Task objective:
The answer must be the full listing, reproduced word for word.

Available data:
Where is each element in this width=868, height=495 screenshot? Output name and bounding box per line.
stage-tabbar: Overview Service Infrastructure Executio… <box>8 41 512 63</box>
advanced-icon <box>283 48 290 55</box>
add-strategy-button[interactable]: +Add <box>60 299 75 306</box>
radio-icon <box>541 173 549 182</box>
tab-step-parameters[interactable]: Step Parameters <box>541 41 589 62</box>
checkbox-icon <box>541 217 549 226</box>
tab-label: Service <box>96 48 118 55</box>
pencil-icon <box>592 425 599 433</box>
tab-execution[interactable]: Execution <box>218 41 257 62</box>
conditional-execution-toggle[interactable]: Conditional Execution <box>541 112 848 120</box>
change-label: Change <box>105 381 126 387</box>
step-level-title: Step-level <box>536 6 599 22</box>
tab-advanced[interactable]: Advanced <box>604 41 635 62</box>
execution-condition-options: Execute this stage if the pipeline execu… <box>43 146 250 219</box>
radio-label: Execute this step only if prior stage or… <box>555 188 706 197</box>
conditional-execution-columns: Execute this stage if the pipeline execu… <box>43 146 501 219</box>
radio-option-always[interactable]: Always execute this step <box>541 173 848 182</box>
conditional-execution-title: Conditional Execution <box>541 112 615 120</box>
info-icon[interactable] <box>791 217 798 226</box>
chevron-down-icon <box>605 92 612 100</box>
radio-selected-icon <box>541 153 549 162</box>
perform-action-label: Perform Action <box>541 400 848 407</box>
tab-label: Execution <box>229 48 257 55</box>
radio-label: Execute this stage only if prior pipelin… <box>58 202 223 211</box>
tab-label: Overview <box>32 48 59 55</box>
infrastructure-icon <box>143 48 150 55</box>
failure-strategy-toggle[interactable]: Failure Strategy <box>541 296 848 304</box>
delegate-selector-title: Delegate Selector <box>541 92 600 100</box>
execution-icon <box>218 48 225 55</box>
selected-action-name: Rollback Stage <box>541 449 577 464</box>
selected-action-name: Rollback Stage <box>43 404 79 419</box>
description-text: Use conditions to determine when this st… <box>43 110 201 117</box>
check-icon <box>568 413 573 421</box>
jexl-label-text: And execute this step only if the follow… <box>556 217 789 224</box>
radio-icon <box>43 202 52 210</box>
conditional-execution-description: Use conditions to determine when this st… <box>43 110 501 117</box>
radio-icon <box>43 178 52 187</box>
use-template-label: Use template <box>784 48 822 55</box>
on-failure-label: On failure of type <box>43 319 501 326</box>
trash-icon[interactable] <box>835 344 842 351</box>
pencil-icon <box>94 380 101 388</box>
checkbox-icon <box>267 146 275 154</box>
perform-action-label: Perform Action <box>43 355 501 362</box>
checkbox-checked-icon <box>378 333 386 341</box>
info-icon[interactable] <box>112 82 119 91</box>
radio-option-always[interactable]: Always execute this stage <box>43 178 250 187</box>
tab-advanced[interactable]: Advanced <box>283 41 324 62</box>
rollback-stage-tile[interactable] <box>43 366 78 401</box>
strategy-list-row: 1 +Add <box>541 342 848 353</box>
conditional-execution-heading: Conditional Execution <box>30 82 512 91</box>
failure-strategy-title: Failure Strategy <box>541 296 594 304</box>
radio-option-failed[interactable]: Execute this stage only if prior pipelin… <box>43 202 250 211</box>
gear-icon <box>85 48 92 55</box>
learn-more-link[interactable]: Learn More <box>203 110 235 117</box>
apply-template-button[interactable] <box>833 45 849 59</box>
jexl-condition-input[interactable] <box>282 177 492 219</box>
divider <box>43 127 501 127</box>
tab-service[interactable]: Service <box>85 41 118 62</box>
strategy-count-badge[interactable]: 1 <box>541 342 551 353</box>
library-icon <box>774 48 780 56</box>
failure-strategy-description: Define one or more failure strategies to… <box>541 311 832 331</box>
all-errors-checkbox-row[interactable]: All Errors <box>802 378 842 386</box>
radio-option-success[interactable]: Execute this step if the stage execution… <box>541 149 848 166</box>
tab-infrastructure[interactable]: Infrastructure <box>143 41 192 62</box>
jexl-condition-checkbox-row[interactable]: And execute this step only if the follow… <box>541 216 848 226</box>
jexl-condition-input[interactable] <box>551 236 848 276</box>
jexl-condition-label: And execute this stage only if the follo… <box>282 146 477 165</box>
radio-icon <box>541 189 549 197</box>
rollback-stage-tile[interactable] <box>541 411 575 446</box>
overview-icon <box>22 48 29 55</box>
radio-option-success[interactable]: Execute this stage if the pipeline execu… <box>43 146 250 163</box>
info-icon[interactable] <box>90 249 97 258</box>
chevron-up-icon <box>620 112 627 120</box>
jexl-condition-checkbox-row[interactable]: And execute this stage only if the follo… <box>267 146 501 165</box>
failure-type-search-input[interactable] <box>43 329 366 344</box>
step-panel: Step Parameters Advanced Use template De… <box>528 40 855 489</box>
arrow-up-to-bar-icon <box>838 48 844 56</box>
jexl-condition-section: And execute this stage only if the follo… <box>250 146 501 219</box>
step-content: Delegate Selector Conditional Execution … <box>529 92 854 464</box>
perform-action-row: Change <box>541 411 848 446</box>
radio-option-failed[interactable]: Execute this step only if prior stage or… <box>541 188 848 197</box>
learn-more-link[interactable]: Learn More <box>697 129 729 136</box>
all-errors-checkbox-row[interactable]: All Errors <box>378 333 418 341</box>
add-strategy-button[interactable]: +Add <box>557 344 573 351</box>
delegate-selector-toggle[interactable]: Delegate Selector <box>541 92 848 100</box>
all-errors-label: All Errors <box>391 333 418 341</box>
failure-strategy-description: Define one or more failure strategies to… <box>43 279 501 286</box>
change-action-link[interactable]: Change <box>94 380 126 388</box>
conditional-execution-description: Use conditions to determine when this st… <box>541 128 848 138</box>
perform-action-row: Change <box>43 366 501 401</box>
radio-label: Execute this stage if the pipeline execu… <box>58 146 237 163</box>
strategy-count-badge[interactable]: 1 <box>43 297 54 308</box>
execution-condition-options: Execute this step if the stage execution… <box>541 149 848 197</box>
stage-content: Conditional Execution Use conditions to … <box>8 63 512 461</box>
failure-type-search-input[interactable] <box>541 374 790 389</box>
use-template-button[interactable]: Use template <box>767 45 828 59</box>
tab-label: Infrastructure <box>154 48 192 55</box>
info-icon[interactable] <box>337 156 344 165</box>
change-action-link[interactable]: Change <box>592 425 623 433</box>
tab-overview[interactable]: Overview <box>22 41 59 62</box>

Written response:
Where is each element in this width=868, height=495 screenshot? Output name and bounding box per line.
stage-tabbar: Overview Service Infrastructure Executio… <box>8 41 512 63</box>
advanced-icon <box>283 48 290 55</box>
add-strategy-button[interactable]: +Add <box>60 299 75 306</box>
radio-icon <box>541 173 549 182</box>
tab-step-parameters[interactable]: Step Parameters <box>541 41 589 62</box>
checkbox-icon <box>541 217 549 226</box>
tab-label: Service <box>96 48 118 55</box>
pencil-icon <box>592 425 599 433</box>
tab-execution[interactable]: Execution <box>218 41 257 62</box>
conditional-execution-toggle[interactable]: Conditional Execution <box>541 112 848 120</box>
change-label: Change <box>105 381 126 387</box>
step-level-title: Step-level <box>536 6 599 22</box>
tab-advanced[interactable]: Advanced <box>604 41 635 62</box>
execution-condition-options: Execute this stage if the pipeline execu… <box>43 146 250 219</box>
radio-label: Execute this step only if prior stage or… <box>555 188 706 197</box>
conditional-execution-columns: Execute this stage if the pipeline execu… <box>43 146 501 219</box>
radio-option-always[interactable]: Always execute this step <box>541 173 848 182</box>
conditional-execution-title: Conditional Execution <box>541 112 615 120</box>
info-icon[interactable] <box>791 217 798 226</box>
chevron-down-icon <box>605 92 612 100</box>
radio-selected-icon <box>541 153 549 162</box>
perform-action-label: Perform Action <box>541 400 848 407</box>
tab-label: Execution <box>229 48 257 55</box>
radio-label: Execute this stage only if prior pipelin… <box>58 202 223 211</box>
tab-label: Overview <box>32 48 59 55</box>
infrastructure-icon <box>143 48 150 55</box>
failure-strategy-toggle[interactable]: Failure Strategy <box>541 296 848 304</box>
delegate-selector-title: Delegate Selector <box>541 92 600 100</box>
execution-icon <box>218 48 225 55</box>
selected-action-name: Rollback Stage <box>541 449 577 464</box>
selected-action-name: Rollback Stage <box>43 404 79 419</box>
description-text: Use conditions to determine when this st… <box>43 110 201 117</box>
check-icon <box>568 413 573 421</box>
jexl-label-text: And execute this step only if the follow… <box>556 217 789 224</box>
radio-icon <box>43 202 52 210</box>
conditional-execution-description: Use conditions to determine when this st… <box>43 110 501 117</box>
radio-icon <box>43 178 52 187</box>
use-template-label: Use template <box>784 48 822 55</box>
on-failure-label: On failure of type <box>43 319 501 326</box>
trash-icon[interactable] <box>835 344 842 351</box>
pencil-icon <box>94 380 101 388</box>
checkbox-icon <box>267 146 275 154</box>
perform-action-label: Perform Action <box>43 355 501 362</box>
checkbox-checked-icon <box>378 333 386 341</box>
info-icon[interactable] <box>112 82 119 91</box>
radio-option-always[interactable]: Always execute this stage <box>43 178 250 187</box>
tab-advanced[interactable]: Advanced <box>283 41 324 62</box>
rollback-stage-tile[interactable] <box>43 366 78 401</box>
strategy-list-row: 1 +Add <box>541 342 848 353</box>
conditional-execution-heading: Conditional Execution <box>30 82 512 91</box>
failure-strategy-title: Failure Strategy <box>541 296 594 304</box>
radio-option-failed[interactable]: Execute this stage only if prior pipelin… <box>43 202 250 211</box>
gear-icon <box>85 48 92 55</box>
learn-more-link[interactable]: Learn More <box>203 110 235 117</box>
apply-template-button[interactable] <box>833 45 849 59</box>
jexl-condition-input[interactable] <box>282 177 492 219</box>
divider <box>43 127 501 127</box>
tab-service[interactable]: Service <box>85 41 118 62</box>
strategy-count-badge[interactable]: 1 <box>541 342 551 353</box>
library-icon <box>774 48 780 56</box>
failure-strategy-description: Define one or more failure strategies to… <box>541 311 832 331</box>
all-errors-checkbox-row[interactable]: All Errors <box>802 378 842 386</box>
radio-option-success[interactable]: Execute this step if the stage execution… <box>541 149 848 166</box>
tab-infrastructure[interactable]: Infrastructure <box>143 41 192 62</box>
jexl-condition-checkbox-row[interactable]: And execute this step only if the follow… <box>541 216 848 226</box>
jexl-condition-input[interactable] <box>551 236 848 276</box>
jexl-condition-label: And execute this stage only if the follo… <box>282 146 477 165</box>
radio-icon <box>541 189 549 197</box>
rollback-stage-tile[interactable] <box>541 411 575 446</box>
overview-icon <box>22 48 29 55</box>
radio-option-success[interactable]: Execute this stage if the pipeline execu… <box>43 146 250 163</box>
info-icon[interactable] <box>90 249 97 258</box>
chevron-up-icon <box>620 112 627 120</box>
jexl-condition-checkbox-row[interactable]: And execute this stage only if the follo… <box>267 146 501 165</box>
failure-type-search-input[interactable] <box>43 329 366 344</box>
step-panel: Step Parameters Advanced Use template De… <box>528 40 855 489</box>
arrow-up-to-bar-icon <box>838 48 844 56</box>
jexl-condition-section: And execute this stage only if the follo… <box>250 146 501 219</box>
step-content: Delegate Selector Conditional Execution … <box>529 92 854 464</box>
perform-action-row: Change <box>541 411 848 446</box>
radio-option-failed[interactable]: Execute this step only if prior stage or… <box>541 188 848 197</box>
learn-more-link[interactable]: Learn More <box>697 129 729 136</box>
all-errors-checkbox-row[interactable]: All Errors <box>378 333 418 341</box>
add-strategy-button[interactable]: +Add <box>557 344 573 351</box>
delegate-selector-toggle[interactable]: Delegate Selector <box>541 92 848 100</box>
all-errors-label: All Errors <box>391 333 418 341</box>
failure-strategy-description: Define one or more failure strategies to… <box>43 279 501 286</box>
change-action-link[interactable]: Change <box>94 380 126 388</box>
conditional-execution-description: Use conditions to determine when this st… <box>541 128 848 138</box>
perform-action-row: Change <box>43 366 501 401</box>
radio-label: Execute this stage if the pipeline execu… <box>58 146 237 163</box>
strategy-count-badge[interactable]: 1 <box>43 297 54 308</box>
execution-condition-options: Execute this step if the stage execution… <box>541 149 848 197</box>
stage-content: Conditional Execution Use conditions to … <box>8 63 512 461</box>
failure-type-search-input[interactable] <box>541 374 790 389</box>
use-template-button[interactable]: Use template <box>767 45 828 59</box>
tab-label: Infrastructure <box>154 48 192 55</box>
info-icon[interactable] <box>337 156 344 165</box>
change-action-link[interactable]: Change <box>592 425 623 433</box>
tab-overview[interactable]: Overview <box>22 41 59 62</box>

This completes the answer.